Foto: EPA/MONEY SHARMA

Neu-Delhi - Der Vergewaltiger und Mörder einer Inderin in einem Bus in Neu-Delhi hat das Opfer für die Tat mitverantwortlich gemacht. "Mit einer Hand kann man nicht klatschen - dazu braucht es zwei Hände", sagte Mukesh Singh in einem indisch-britischen Dokumentarfilm, der zum Frauentag am 8. März auf BBC Four erstmals ausgestrahlt wird. "Ein anständiges Mädchen würde nicht um 21.00 Uhr noch draußen herumlaufen."

Das Interview mit dem zum Tode verurteilten Mörder sei mit Genehmigung der Regierung in einem Gefängnis in Neu-Delhi geführt worden, sagte eine Sprecherin für die Produktion der Sender NDTV und BBC. Der Vergewaltiger beschuldigte das Opfer auch, die falsche Kleidung getragen zu haben. "Mädchen sollten sich um den Haushalt kümmern und sich nicht in Discos und Bars herumtreiben", sagte er.

Opfer erlag inneren Verletzungen

Die Studentin war im Dezember 2012 zusammen mit ihrem Freund auf dem Heimweg von einem Kinobesuch.
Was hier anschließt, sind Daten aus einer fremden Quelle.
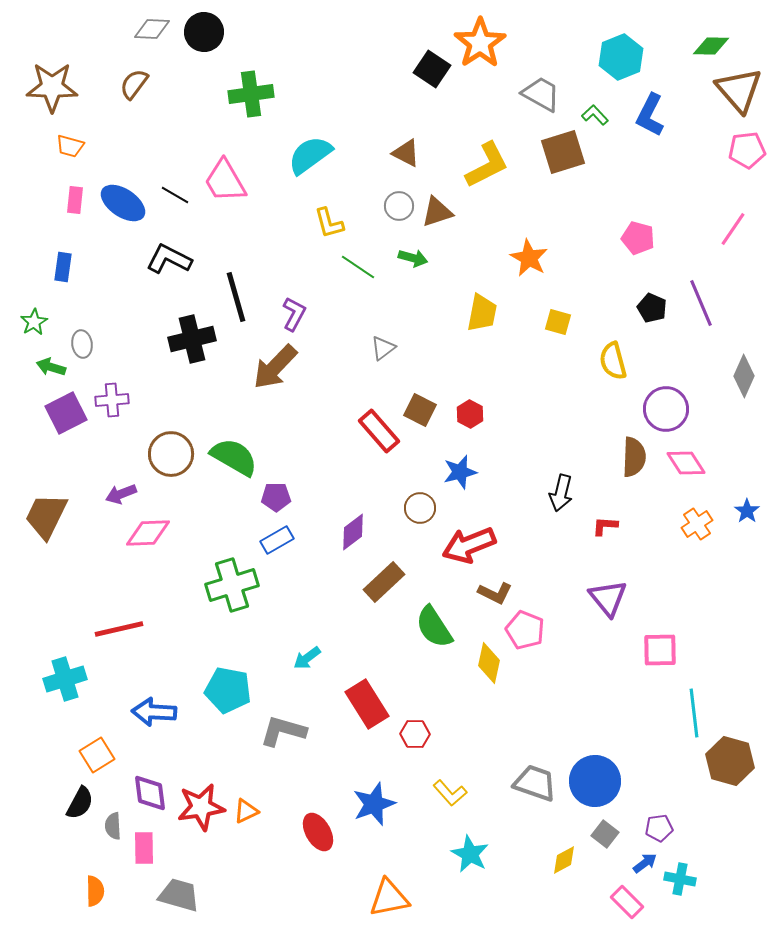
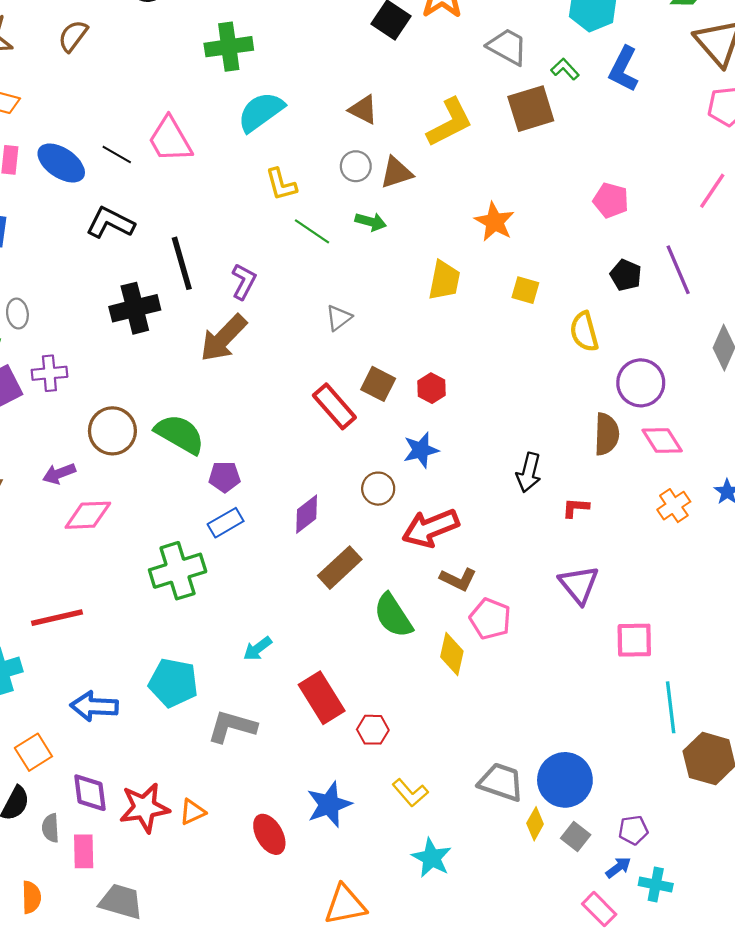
green cross: (251, 94) -> (229, 47), moved
yellow diamond: (564, 860) -> (535, 824), moved, turned -32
Sechs Männer vergewaltigten die junge Frau in einem Bus mehrfach, misshandelten sie mit einer Eisenstange, verletzten sie schwer und warfen sie und ihren Freund schließlich aus dem Fahrzeug. Die 23-jährige Frau starb 13 Tage später an ihren inneren Verletzungen, ihr Begleiter überlebte.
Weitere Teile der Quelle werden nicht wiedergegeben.